Data Diagnostics are coming to a data quality program near you. The notion of “diagnostics” isn't new; they are founded in the scientific community and defined as the ability to distinguish through symptoms or characteristics. At Kingland, we’ve been working to pioneer the development of data diagnostics over the last year and I’d like to share with you why I think data diagnostics are going to be so important.

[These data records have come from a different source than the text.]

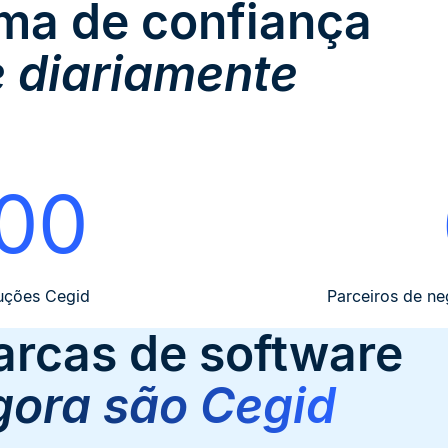
ma de confiança
 diariamente
00
uções Cegid
Parceiros de n
rcas de software
gora são Cegid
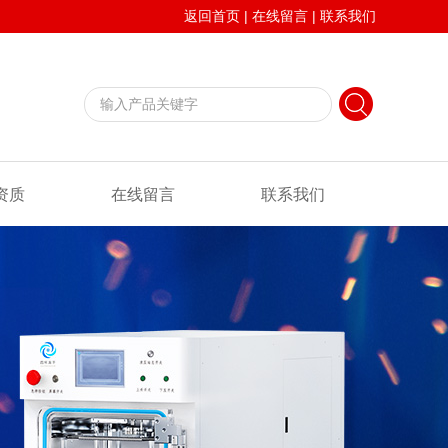
返回首页
|
在线留言
|
联系我们
资质
在线留言
联系我们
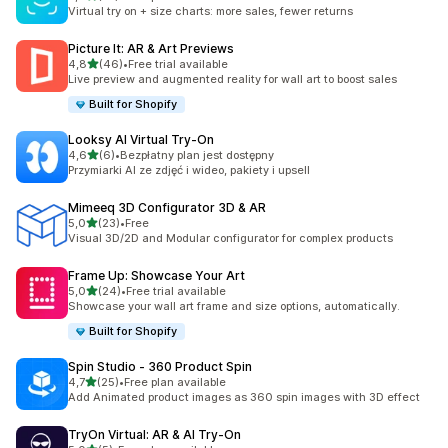
Łączna liczba recenzji: 14
Virtual try on + size charts: more sales, fewer returns
Picture It: AR & Art Previews
na 5 gwiazdek
4,8
(46)
•
Free trial available
Łączna liczba recenzji: 46
Live preview and augmented reality for wall art to boost sales
Built for Shopify
Looksy AI Virtual Try‑On
na 5 gwiazdek
4,6
(6)
•
Bezpłatny plan jest dostępny
Łączna liczba recenzji: 6
Przymiarki AI ze zdjęć i wideo, pakiety i upsell
Mimeeq 3D Configurator 3D & AR
na 5 gwiazdek
5,0
(23)
•
Free
Łączna liczba recenzji: 23
Visual 3D/2D and Modular configurator for complex products
Frame Up: Showcase Your Art
na 5 gwiazdek
5,0
(24)
•
Free trial available
Łączna liczba recenzji: 24
Showcase your wall art frame and size options, automatically.
Built for Shopify
Spin Studio ‑ 360 Product Spin
na 5 gwiazdek
4,7
(25)
•
Free plan available
Łączna liczba recenzji: 25
Add Animated product images as 360 spin images with 3D effect
TryOn Virtual: AR & AI Try‑On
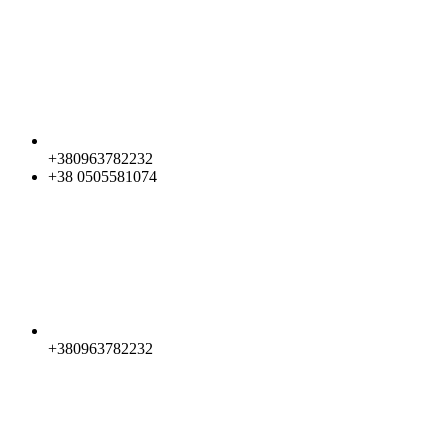
+380963782232
+38 0505581074
+380963782232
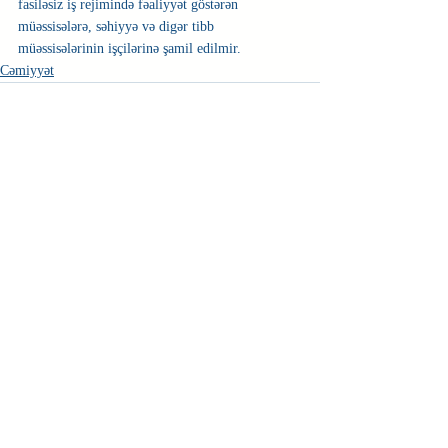
fasiləsiz iş rejimində fəaliyyət göstərən 
müəssisələrə, səhiyyə və digər tibb 
müəssisələrinin işçilərinə şamil edilmir. 
Cəmiyyət
Недавние посты
Смотреть все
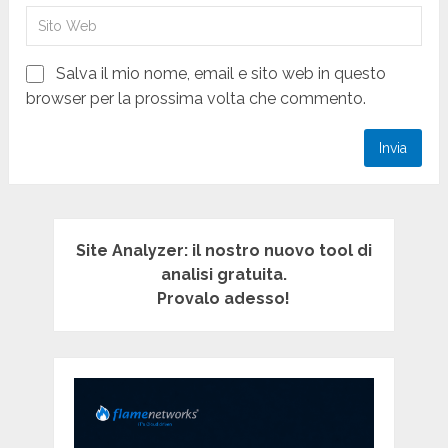
Salva il mio nome, email e sito web in questo
browser per la prossima volta che commento.
Site Analyzer: il nostro nuovo tool di
analisi gratuita.
Provalo adesso!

In our work with many of the largest financial institutions, we’ve had the good fortune of analyzing millions and millions of records ranging from security master to client and counterparty databases. In a comparison to healthcare, we are the doctors and the data is our patient. Just as in healthcare where doctors see many common symptoms, we too see a number of common symptoms (data quality problems) in the data. After years and years of looking at hierarchy data issues, duplication, inconsistencies, missing information, errant identifiers, and outdated records - we simply said enough is enough. Why can’t we build out software that can replicate the identification of these “symptoms” so we can diagnose our "patient" (these large piles of messy data)? Well, that’s where we went with Data Diagnostics. Data Diagnostics are simply the codification of these patterns related to analyzing and assessing data quality. By codifying the patterns we observed from our analysis of millions and millions of records, data diagnostics are able to be run, re-run, and are dramatically reducing the time and investment required in data quality programs. They’re also improving the consistency and predictability.
This is no different than how doctors use X-Rays, CAT scans, and blood work to quickly and repeatedly gather facts to be able to diagnose their patients. Now, we’re doing it with data and we’re seeing Chief Data Officers look at diagnostics as an incredibly valuable strategy for integrating actionable data science into their data management strategy.